Ebola is a terrible disease, and in West Africa, where the virus is still spreading rapidly, things are worse than ever.
Even though there is no cure for Ebola, it’s important to remember that do people survive. With better access to treatment, especially in the earliest stages of the disease, many more will live through the epidemic.
Survivors face challenges of their own. They are frequently shunned by communities that fear Ebola, and many have lost family and friends to the virus.
But survivors might also be the key to stopping Ebola.
Experimental treatments using antibodies from survivors’ blood will soon be available and may help others live through the ordeal. Some patients have already receive blood transfusions from survivors. That same blood could play an important role in vaccine development.
Since survivors are immune to the virus once they have fought it off, some of those who live through Ebola are also joining the fight against the disease by training as healthcare workers. They will be essential in the weeks and months to come.
We’ve collected some images that show both the joy of those who survive and their sadness as they reflect on the loved ones they have lost.
Jeremra Cooper, 16, wipes sweat from his face. The eighth grader lost six family members to Ebola but recovered from the disease after spending a month in a Doctors Without Borders (MSF) center in Liberia.
In this photo, a group of survivors attend a ceremony celebrating their discharge from a clinic in Freetown, Sierra Leone.
Varney Taylor, 26, thinks he got sick originally while carrying his aunt's body after she succumbed to Ebola in Liberia.
Many survivors have lost people close to them, but their discharge from a MSF clinic is still an occasion to celebrate.
Construction worker Mohammed Wah, 23, thinks he first got sick caring for his nephew. Here he stands in the low-risk section of a MSF clinic in Liberia.
Sontay Massaley, 37, smiles as she leaves a MSF clinic in Paynesville, Liberia. She's returning to her three healthy children after spending eight days in treatment.
Survivor William Pooley of the UK talks with Sierra Leone's High Commissioner to Britain and the British Foreign Secretary at an international conference on how to stop the spread of the disease in Sierra Leone. He's a British nurse who caught the virus in Sierra Leone. Now that he's recovered he is there again, on the front lines.

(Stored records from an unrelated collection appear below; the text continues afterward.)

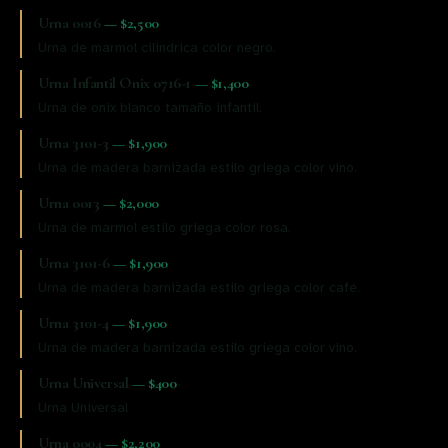
Urna 0016
—
$2,500
Urna de marmol cilíndrica color negro.
Urna Infantil Onix 0716-1
—
$1,400
Urna de onix blanco tamaño infantil.
Urna 3101-3
—
$1,900
Urna de madera barnizada estilo griega color vino.
Urna 0013
—
$2,000
Urna de marmol estilo griega color rosa.
Urna 3101-6
—
$1,900
Urna de madera barnizada estilo griega color café.
Urna 3101-4
—
$1,900
Urna de madera barnizada estilo griega color vino.
Urna Universal
—
$400
Urna Universal
Urna 0004
—
$2,200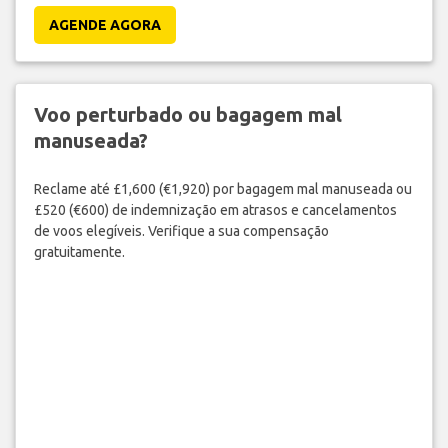
AGENDE AGORA
Voo perturbado ou bagagem mal
manuseada?
Reclame até £1,600 (€1,920) por bagagem mal manuseada ou
£520 (€600) de indemnização em atrasos e cancelamentos
de voos elegíveis. Verifique a sua compensação
gratuitamente.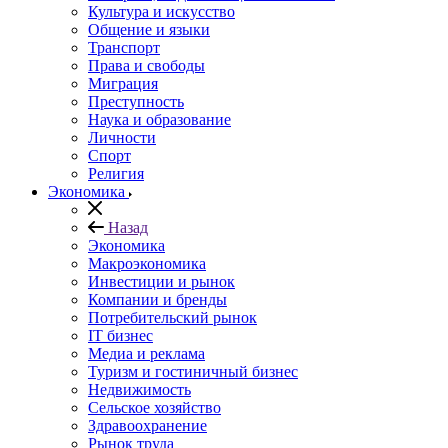
Культура и искусство
Общение и языки
Транспорт
Права и свободы
Миграция
Преступность
Наука и образование
Личности
Спорт
Религия
Экономика
Назад
Экономика
Макроэкономика
Инвестиции и рынок
Компании и бренды
Потребительский рынок
IT бизнес
Медиа и реклама
Туризм и гостиничный бизнес
Недвижимость
Сельское хозяйство
Здравоохранение
Рынок труда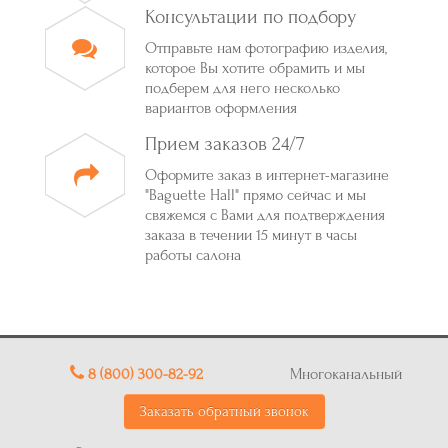
Консультации по подбору
Отправьте нам фотографию изделия,
которое Вы хотите обрамить и мы
подберем для него несколько
вариантов оформления
Прием заказов 24/7
Оформите заказ в интернет-магазине
"Baguette Hall" прямо сейчас и мы
свяжемся с Вами для подтверждения
заказа в течении 15 минут в часы
работы салона
8 (800) 300-82-92
Многоканальный
Заказать обратный звонок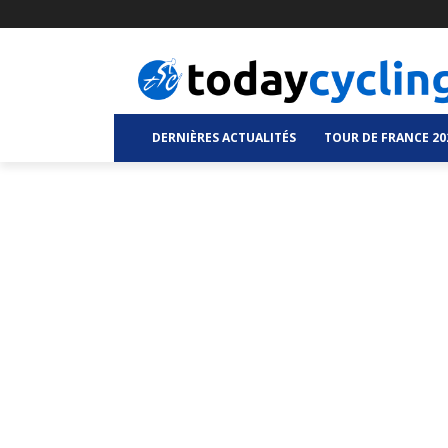
DERNIÈRES ACTUALITÉS
TOUR DE FRANCE 20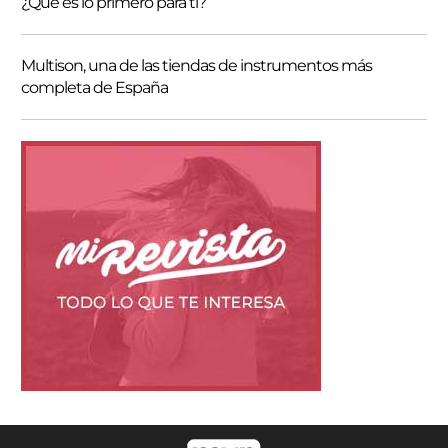
¿Qué es lo primero para ti?
Multison, una de las tiendas de instrumentos más
completa de España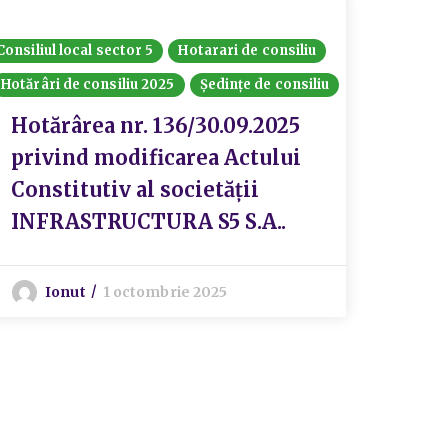
Consiliul local sector 5
Hotarari de consiliu
Hotărâri de consiliu 2025
Ședințe de consiliu
Hotărârea nr. 136/30.09.2025
privind modificarea Actului
Constitutiv al societății
INFRASTRUCTURA S5 S.A..
Ionut
1 octombrie 2025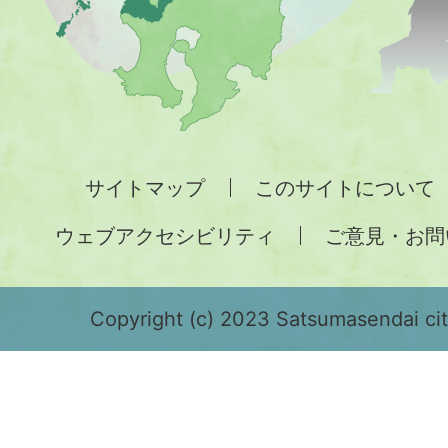
地
図。
九
州
全
サイトマップ
このサイトについて
土
ウェブアクセシビリティ
ご意見・お問
が
緑
色
Copyright (c) 2023 Satsumasendai city
で
表
示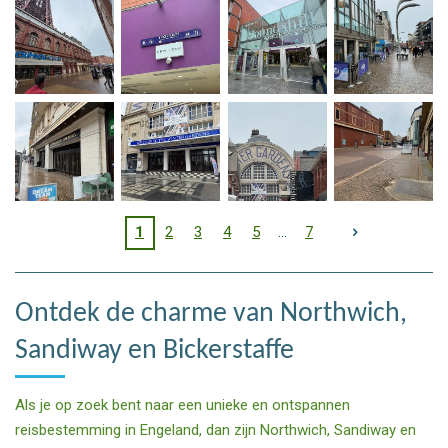
1
2
3
4
5
7
Ontdek de charme van Northwich,
Sandiway en Bickerstaffe
Als je op zoek bent naar een unieke en ontspannen
reisbestemming in Engeland, dan zijn Northwich, Sandiway en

Healthcare worker Marvin Kai was originally sickened after treating patients, but is now Ebola free and back living with his wife and son in Monrovia, Liberia.
A mother and child put their handprints next to the prints of other survivors at a MSF clinic in Liberia.
Sulaiman Kemokai, 20, spent 25 days in treatment in Sierra Leone. His joints are stiff now, but the virus is gone from his system.
Philip Ireland is not only an Ebola survivor, he's also an emergency room doctor in Liberia. Here, he celebrates with others who lived.
Kent Brantly is a missionary doctor who got sick in Liberia and was the first person to receive the experimental drug ZMapp. He was transferred to Emory University Hospital in Atlanta and survived. He has since donated his blood to other patients.
Benetha Coleman, 24, attended a survivors' meeting at a MSF clinic in Paynesville, Liberia on Oct. 16.
In this training session, an Ebola survivor participating in a two-week course pretends to vomit to help other newly-trained healthcare workers prepare to deal with sick patients. Many of these new workers will staff treatment centres being built by the US military in Liberia.
Emanuel Jolo, 19, thinks he got sick while preparing his father for his funeral. Here he's getting ready to leave a clinic in Liberia on Oct. 16.
Both James Mulbah, 2, and his mother, Tamah Mulbah, 28, are preparing to leave a clinic in Liberia after surviving the virus.
This 5-year-old, Abrahim Quota, is given a letter to confirm that he has recovered from the virus that took his parents. After leaving this clinic in Monrovia he will stay with relatives.
Ami Subah, 39, is a midwife who got sick after she delivered a baby from a sick mother. Subah survived the disease, but the stigma of having been infected has kept her from work.
On Oct. 23, doctors announced that Amber Vinson, a Texas nurse who was sickened while treating an Ebola patient in Dallas, has no trace of Ebola left in her system.
Ebola survivors Anthony Naileh, 46, and his wife Bendu Naileh, 34, prepare to leave a MSF clinic together. She is a nurse and got sick treating patients, and then passed the virus on to her husband. Happily, both lived.